- INSTRUCTIONS FOR THE TASK -
Count, please, the lines in the listing below that contain "jasných", and reply with the count only.

- DATA TO EXAMINE -
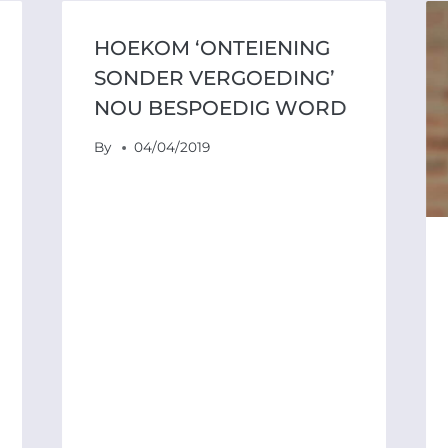
HOEKOM ‘ONTEIENING
SONDER VERGOEDING’
NOU BESPOEDIG WORD
By
04/04/2019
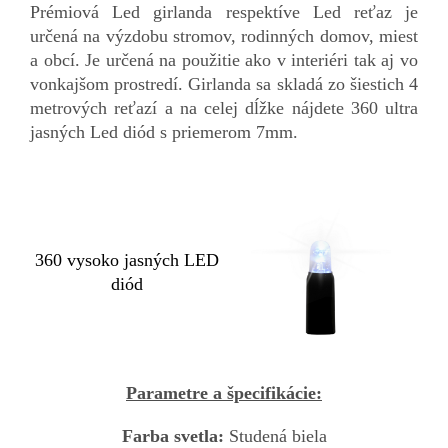
Prémiová Led girlanda respektíve Led reťaz je
určená na výzdobu stromov, rodinných domov, miest
a obcí. Je určená na použitie ako v interiéri tak aj vo
vonkajšom prostredí. Girlanda sa skladá zo šiestich 4
metrových reťazí a na celej dĺžke nájdete 360 ultra
jasných Led diód s priemerom 7mm.
360 vysoko jasných LED
diód
Parametre a špecifikácie:
Farba svetla:
Studená biela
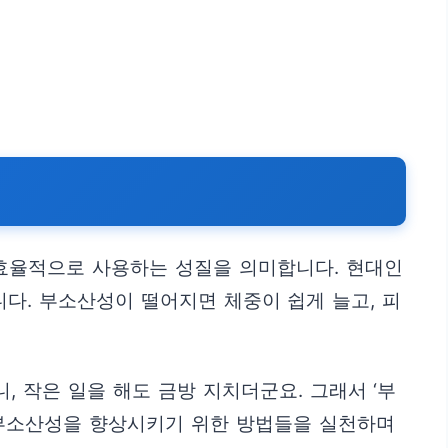
효율적으로 사용하는 성질을 의미합니다. 현대인
다. 부소산성이 떨어지면 체중이 쉽게 늘고, 피
 작은 일을 해도 금방 지치더군요. 그래서 ‘부
 부소산성을 향상시키기 위한 방법들을 실천하며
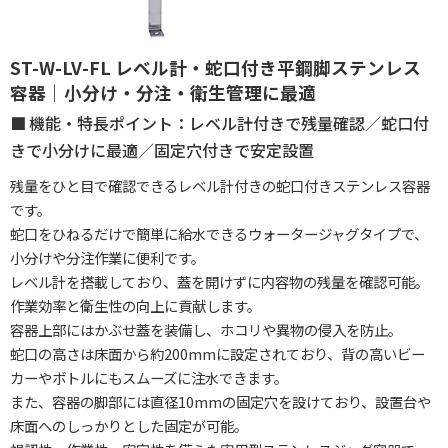
ST-W-LV-FL レベル計・蛇口付き平鋼脚ステンレス
容器｜小分け・分注・衛生管理に最適
機能・特長ポイント：レベル計付きで残量確認／蛇口付
きで小分けに最適／固定穴付きで安定設置
残量をひと目で確認できるレベル計付きの蛇口付きステンレス容器
です。
蛇口をひねるだけで簡単に給水できるウォータージャグタイプで、
小分けや分注作業に便利です。
レベル計を搭載しており、蓋を開けずに内容物の残量を確認可能。
作業効率と衛生性の向上に貢献します。
容器上部にはかぶせ蓋を装備し、ホコリや異物の侵入を防止。
蛇口の高さは床面から約200mmに設定されており、背の高いビー
カーやボトルにもスムーズに注水できます。
また、容器の脚部には直径10mmの固定穴を設けており、設置台や
床面へのしっかりとした固定が可能。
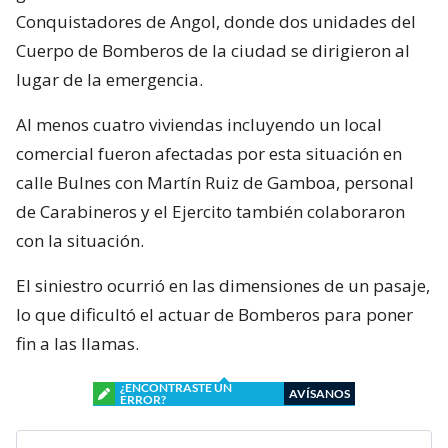
Conquistadores de Angol, donde dos unidades del
Cuerpo de Bomberos de la ciudad se dirigieron al
lugar de la emergencia.
Al menos cuatro viviendas incluyendo un local
comercial fueron afectadas por esta situación en
calle Bulnes con Martín Ruiz de Gamboa, personal
de Carabineros y el Ejercito también colaboraron
con la situación.
El siniestro ocurrió en las dimensiones de un pasaje,
lo que dificultó el actuar de Bomberos para poner
fin a las llamas.
¿ENCONTRASTE UN
AVÍSANOS
ERROR?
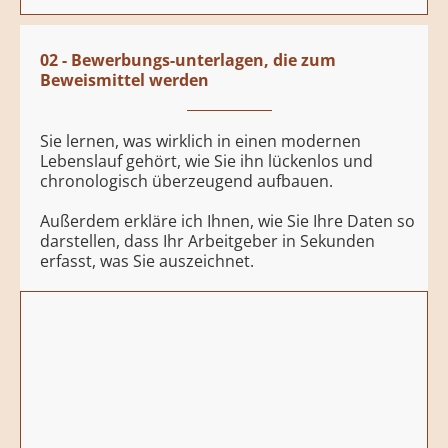
02 - Bewerbungs-unterlagen, die zum
Beweismittel werden
Sie lernen, was wirklich in einen modernen
Lebenslauf gehört, wie Sie ihn lückenlos und
chronologisch überzeugend aufbauen.
Außerdem erkläre ich Ihnen, wie Sie Ihre Daten so
darstellen, dass Ihr Arbeitgeber in Sekunden
erfasst, was Sie auszeichnet.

- ANSWER BELOW -
2